Bad moon rising with Generation Landlord

People wonder why I want to help people get work. The lack of intergenerational transfer of monies is one reason. Unless you’ve got a rich mum and dad, you are behind the eight ball when it comes to housing affordability.

I’ve edited this article from Gareth Hutchens from the ABC, who has his finger well and really on the pulse.

“When younger people say it’s impossible to save for a house deposit these days, they’re not lying. According to researchers, the budgeting strategies younger generations use to try to save for a deposit are “increasingly insignificant” in modern Australia.

They say house prices are rising too quickly, and the proliferation of precarious forms of employment since the 1980s, and stagnation in wages for younger workers, mean many younger Australians are facing the prospect of being locked-out of home ownership altogether.

They say the sharp decline in home ownership among younger people is not a result of them being work-shy, or because they’ve forgotten how to save and make sacrifices.

When you read press releases from the Hawke-Keating Labor governments of the 1980s and early 1990s, it’s impossible to miss the “narrative” they were promoting.

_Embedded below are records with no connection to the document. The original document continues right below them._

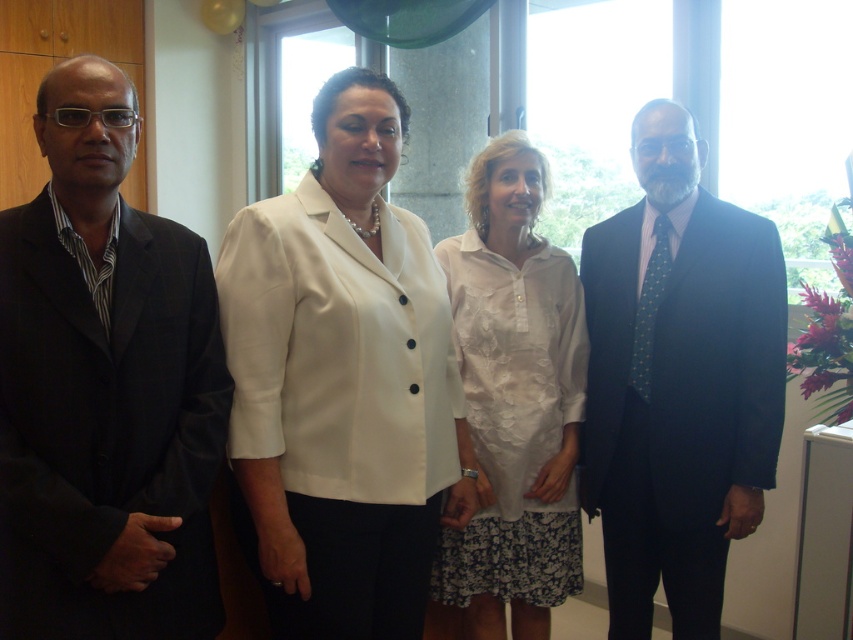 You are a photographer setting up for a group photo. You need to ensure that the white matte blazer at center and the dark blue suit at right are both visible in the frame. Based on their heights, which one might require you to adjust the camera angle upwards to capture the full length?

The dark blue suit at right is taller than the white matte blazer at center, so you would need to adjust the camera angle upwards to capture the full length of the dark blue suit at right.

You are organizing a photo shoot and need to arrange two key outfits from left to right. The matte black suit at left and the white matte blazer at center are both important. Based on their current positions in the image, which outfit should be placed first from the left side?

The matte black suit at left should be placed first from the left side since it is already positioned on the left side of the white matte blazer at center in the image.

You are organizing a photo shoot and need to adjust the positioning of the matte black suit at left and the dark blue suit at right. According to the scene description, which suit is currently placed in front of the other?

The matte black suit at left is positioned over dark blue suit at right, meaning it is in front of the dark blue suit at right. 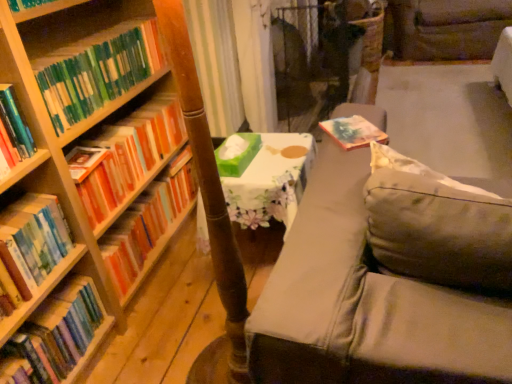 Question: Does hardcover books at left, the fourth book when ordered from bottom to top, turn towards green matte bookshelf at left, marked as the fifth book in a bottom-to-top arrangement?

Choices:
 (A) yes
 (B) no

Answer: (B)

Question: Is hardcover books at left, which appears as the second book when viewed from the top, outside green matte bookshelf at left, marked as the first book in a top-to-bottom arrangement?

Choices:
 (A) no
 (B) yes

Answer: (B)

Question: Does hardcover books at left, which appears as the second book when viewed from the top, touch green matte bookshelf at left, marked as the first book in a top-to-bottom arrangement?

Choices:
 (A) no
 (B) yes

Answer: (A)

Question: Is hardcover books at left, the fourth book when ordered from bottom to top, positioned with its back to green matte bookshelf at left, marked as the fifth book in a bottom-to-top arrangement?

Choices:
 (A) yes
 (B) no

Answer: (B)

Question: Can you confirm if hardcover books at left, the fourth book when ordered from bottom to top, is bigger than green matte bookshelf at left, marked as the first book in a top-to-bottom arrangement?

Choices:
 (A) no
 (B) yes

Answer: (B)

Question: Considering the positions of hardcover books at left, the 1th book when ordered from bottom to top, and orange matte bookshelf at left, which appears as the third book when ordered from the bottom, in the image, is hardcover books at left, the 1th book when ordered from bottom to top, taller or shorter than orange matte bookshelf at left, which appears as the third book when ordered from the bottom,?

Choices:
 (A) tall
 (B) short

Answer: (B)

Question: Relative to orange matte bookshelf at left, the 3th book viewed from the top, is hardcover books at left, the 1th book when ordered from bottom to top, in front or behind?

Choices:
 (A) behind
 (B) front

Answer: (B)

Question: Considering the positions of point (77, 281) and point (159, 223), is point (77, 281) closer or farther from the camera than point (159, 223)?

Choices:
 (A) farther
 (B) closer

Answer: (B)

Question: From a real-world perspective, is hardcover books at left, arranged as the fifth book when viewed from the top, physically located above or below orange matte bookshelf at left, which appears as the third book when ordered from the bottom?

Choices:
 (A) above
 (B) below

Answer: (B)

Question: Is green matte bookshelf at left, marked as the fifth book in a bottom-to-top arrangement, wider or thinner than orange matte bookshelf at left, the 3th book viewed from the top?

Choices:
 (A) wide
 (B) thin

They talked about the new and exciting Australia of the future, where workers would be highly skilled and living standards and wages would rise on the back of surging productivity and export competitiveness.

The old post-war Australia, they said, where it was common for people to leave school after year 10 and join the workforce, was not going to cut it in the modern globalised economy.

That old economy Mr Keating was talking about, where a large number of young people joined the full-time workforce out of school in the 1950s and 1960s, was obviously radically different from today’s economy.

But in that post-war era, Australia’s social welfare model relied on widespread home ownership and housing was more affordable for unskilled workers.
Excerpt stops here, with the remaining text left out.